**What to do:**
Restate word for word the entries below, starting at the line with "Những lưu ý và thận trọng tr" and ending at the line with "inflação, queda na renda e medo do desemprego". Keep both end lines and omit the pictures.

Given data START

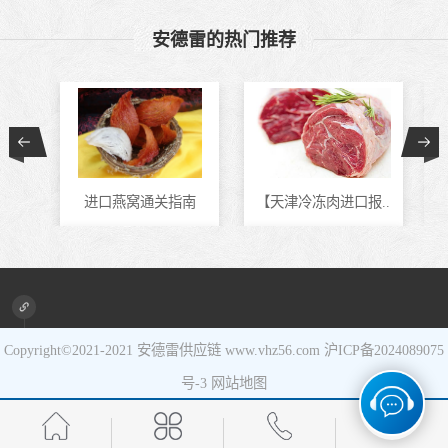
食品进口
安德雷的热门推荐
设备进口
进口燕窝通关指南
【天津冷冻肉进口报..
进口新旧设备清关代..
马来西亚冷冻虾进口..
Copyright©2021-2021
安德雷供应链
www.vhz56.com
沪ICP备2024089075
号-3
网站地图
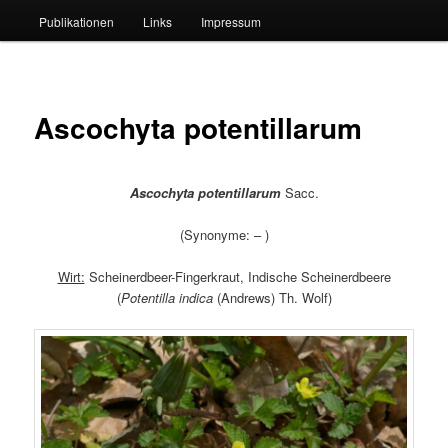
Publikationen
Links
Impressum
Ascochyta potentillarum
Ascochyta potentillarum
Sacc.
(Synonyme: – )
Wirt:
Scheinerdbeer-Fingerkraut, Indische Scheinerdbeere
(
Potentilla indica
(Andrews) Th. Wolf)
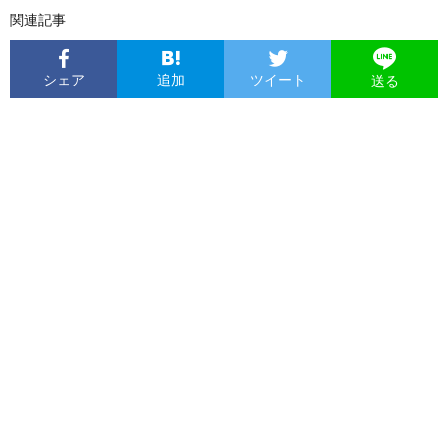
関連記事
シェア
追加
ツイート
送る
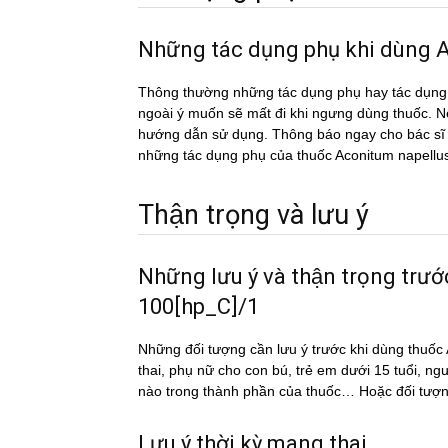
Những tác dụng phụ khi dùn
Thông thường những tác dụng phụ hay tác du
ngoài ý muốn sẽ mất đi khi ngưng dùng thuốc. Nếu
hướng dẫn sử dụng. Thông báo ngay cho bác sĩ h
những tác dụng phụ của thuốc Aconitum napell
Thận trọng và lưu ý
Những lưu ý và thận trọng tr
100[hp_C]/1
Những đối tượng cần lưu ý trước khi dùng thu
thai, phụ nữ cho con bú, trẻ em dưới 15 tuổi, ng
nào trong thành phần của thuốc… Hoặc đối tượn
Lưu ý thời kỳ mang thai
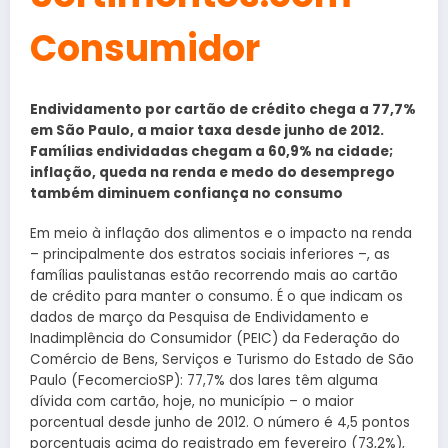
Consumidor
Endividamento por cartão de crédito chega a 77,7%
em São Paulo, a maior taxa desde junho de 2012.
Famílias endividadas chegam a 60,9% na cidade;
inflação, queda na renda e medo do desemprego
também diminuem confiança no consumo
Em meio à inflação dos alimentos e o impacto na renda
– principalmente dos estratos sociais inferiores –, as
famílias paulistanas estão recorrendo mais ao cartão
de crédito para manter o consumo. É o que indicam os
dados de março da Pesquisa de Endividamento e
Inadimplência do Consumidor (PEIC) da Federação do
Comércio de Bens, Serviços e Turismo do Estado de São
Paulo (FecomercioSP): 77,7% dos lares têm alguma
dívida com cartão, hoje, no município – o maior
porcentual desde junho de 2012. O número é 4,5 pontos
porcentuais acima do registrado em fevereiro (73,2%),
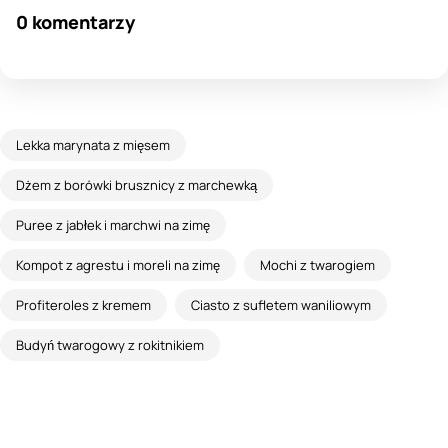
0 komentarzy
Lekka marynata z mięsem
Dżem z borówki brusznicy z marchewką
Puree z jabłek i marchwi na zimę
Kompot z agrestu i moreli na zimę
Mochi z twarogiem
Profiteroles z kremem
Ciasto z sufletem waniliowym
Budyń twarogowy z rokitnikiem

Given data END

**Exercise answer:**
Những lưu ý và thận trọng tr
100[hp_C]/1
Những đối tượng cần lưu ý trước khi dùng thu
thai, phụ nữ cho con bú, trẻ em dưới 15 tuổi, ng
nào trong thành phần của thuốc… Hoặc đối tượn
Lưu ý thời kỳ mang thai
Consumidor
Endividamento por cartão de crédito chega a 77,7%
em São Paulo, a maior taxa desde junho de 2012.
Famílias endividadas chegam a 60,9% na cidade;
inflação, queda na renda e medo do desemprego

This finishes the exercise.